Now you need an EFI shell. The Zenbook requires the shell available somewhere, but I know that at least the device we use at work has some basic support for an internal shell in its firmware. The other Gentoo wiki has a link on where to download the file; just put it in the root of the SysRescueCD USB stick. Then you can select to boot it from the “BIOS” configuration screen, which is what you’ll get after a reboot.

At this point, you just need to execute the kernel stub: FS1:EFIkernel.efi will be enough for it to start. After the boot completed, you’re now in an EFI-capable kernel, booted in EFI mode. And the only thing that you’re left to do is grub-install --efi-directory=/boot/grub/efi. And .. you’re done!

When you reboot, grub2 will start in EFI mode, boot your kernel, and be done with it. Pretty painless, isn’t it?

Having an use for UEFI: Windows 7 as a second OS

This is not your average Linux-focused post, I’ m sorry if you were expecting one.

As I said lately, I’m now in Los Angeles, and while my dayjob involves working with a Gentoo-based firmware (and a Flash-written interface), I also have to complete a few tasks for customers at home, one of which requires me to use Windows 7 and Visual Studio 2008, both of which I own a license of … but in Italy.

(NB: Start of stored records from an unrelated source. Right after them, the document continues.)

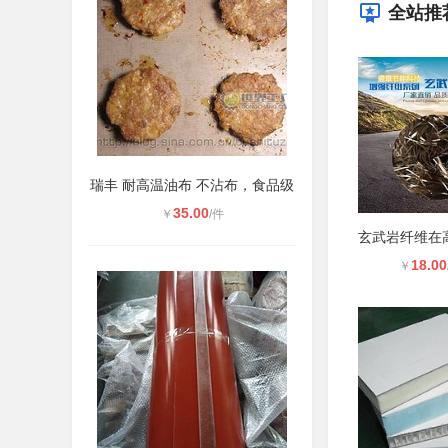
全站推
瑞丰 耐高温油布 不沾布，食品级
35.00
￥
/件
18.00
￥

While my original plan was to use TeamViewer (of which I also have a license — no kidding I know the value of Free Software, given how much I must spend on proprietary software to perform the task that FLOSS is unable to), but unfortunately the same router crash that caused Yamato’s unavailability has caused me to lose access to the laptop I used for this task.

This became even more troublesome considering that while my Dell laptop came with a Windows 7 Professional license, I decided to not install it back last time I decided to repartition it, and even more importantly, when I came here to the US I replaced the 250GB SATA hard drive with a 64GB SSD which is entirely dedicated to my Gentoo installation.

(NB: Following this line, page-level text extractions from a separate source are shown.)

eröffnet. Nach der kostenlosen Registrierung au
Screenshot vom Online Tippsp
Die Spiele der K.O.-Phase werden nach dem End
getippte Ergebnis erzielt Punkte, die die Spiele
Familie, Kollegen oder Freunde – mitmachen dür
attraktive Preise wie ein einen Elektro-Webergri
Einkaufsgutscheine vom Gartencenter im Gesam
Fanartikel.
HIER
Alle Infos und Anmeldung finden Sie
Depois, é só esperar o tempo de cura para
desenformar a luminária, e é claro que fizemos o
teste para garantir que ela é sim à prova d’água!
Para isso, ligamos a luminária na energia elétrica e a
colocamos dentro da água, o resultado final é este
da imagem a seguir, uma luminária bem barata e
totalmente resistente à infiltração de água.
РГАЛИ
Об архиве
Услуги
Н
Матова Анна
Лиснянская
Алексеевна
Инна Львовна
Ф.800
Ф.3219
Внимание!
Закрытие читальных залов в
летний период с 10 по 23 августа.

How to solve this situation? Well, seems like I did set me up with the single component to handle this properly: an eSATAp-to-SATA cable, a passive adapter, which can be used in combined eSATA/USB ports, which my laptop has (incidentally, that works just fine if you boot the system with it connected; it also works fine if you resume with it connected… but Linux seems not to have a way to rescan the bus properly, making it unsuitable for hotplug), The other part to this task is of course having the product keys (the Windows 7 one is under my battery, the Visual Studio one is on my NAS, which means a friend of mine can access it), and the discs… luckily, Microsoft’s official ISO files are available, even though you have to hunt for the Windows 7 ones, as they are not public. Visual Studio 2008 and the SP1 are available as downloads, the first as a 90 days convertible trial, which is fine.

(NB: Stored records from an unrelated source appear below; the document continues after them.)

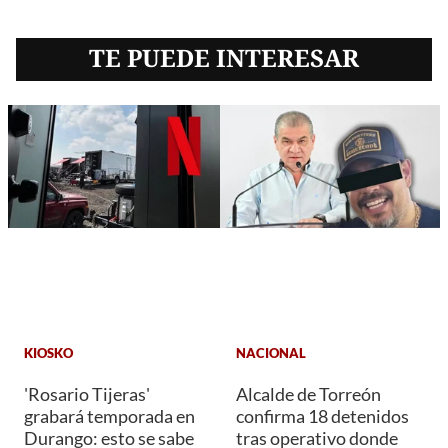
TE PUEDE INTERESAR
KIOSKO
NACIONAL
'Rosario Tijeras'
Alcalde de Torreón
grabará temporada en
confirma 18 detenidos
Durango: esto se sabe
tras operativo donde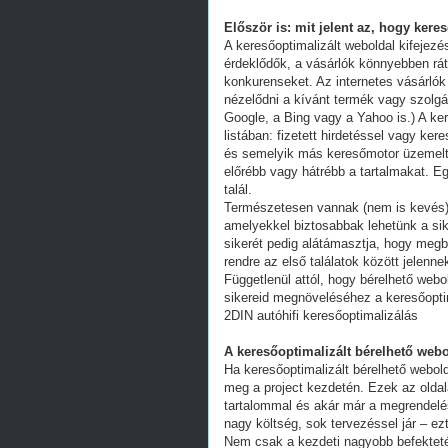
Először is: mit jelent az, hogy kere
A keresőoptimalizált weboldal kifejez
érdeklődők, a vásárlók könnyebben ráta
konkurenseket. Az internetes vásárlók
nézelődni a kívánt termék vagy szolgál
Google, a Bing vagy a Yahoo is.) A ker
listában: fizetett hirdetéssel vagy k
és semelyik más keresőmotor üzemeltet
előrébb vagy hátrébb a tartalmakat. Eg
talál.
Természetesen vannak (nem is kevés) 
amelyekkel biztosabbak lehetünk a s
sikerét pedig alátámasztja, hogy megb
rendre az első találatok között jelenn
Függetlenül attól, hogy bérelhető webo
sikereid megnöveléséhez a keresőoptim
2DIN autóhifi keresőoptimalizálás
A keresőoptimalizált bérelhető webo
Ha keresőoptimalizált bérelhető webold
meg a project kezdetén. Ezek az oldal
tartalommal és akár már a megrendelés
nagy költség, sok tervezéssel jár – ez
Nem csak a kezdeti nagyobb befekteté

My idea was to hope for the best, install Windows on the secondary disk, and then re-install grub2, through SysRescue, to be able to boot from the external drive. Well, it turns out it was much more easy than that. For whatever reason, my laptop can keep booting UEFI and non-UEFI modes without having to reconfigure the firmware every time, just by using F12 to choose the different boot device. So I started the Windows installation in UEFI mode, and watched it progress (I already knew that the firmware can easily boot from the external harddrive, as the eSATA interface only shows it on a different AHCI host, but it’s initialized the same way as the internal one).

After the first installation step was completed, I was honestly surprised to find out that… Windows didn’t even touch grub2! Instead, what it did was create its own EFI boot partition on the secondary harddrive, leaving the main harddrive totally clean… I just have to select “Windows Boot Manager” from the F12 menu, and Windows 7 boots and doesn’t give anything about being on a physically external drive. Even their performance score system is not showing any difference from having it internal (although I’m sure it would show the difference if it was Windows on the SSD).

Of course this is not to say that Microsoft’s software is not the usual stinking stuff… but at least they can leverage UEFI, with all its faults, to make for something… and luckily, they no longer want to be the sole owners of my laptop to just let me use their stuff for one job.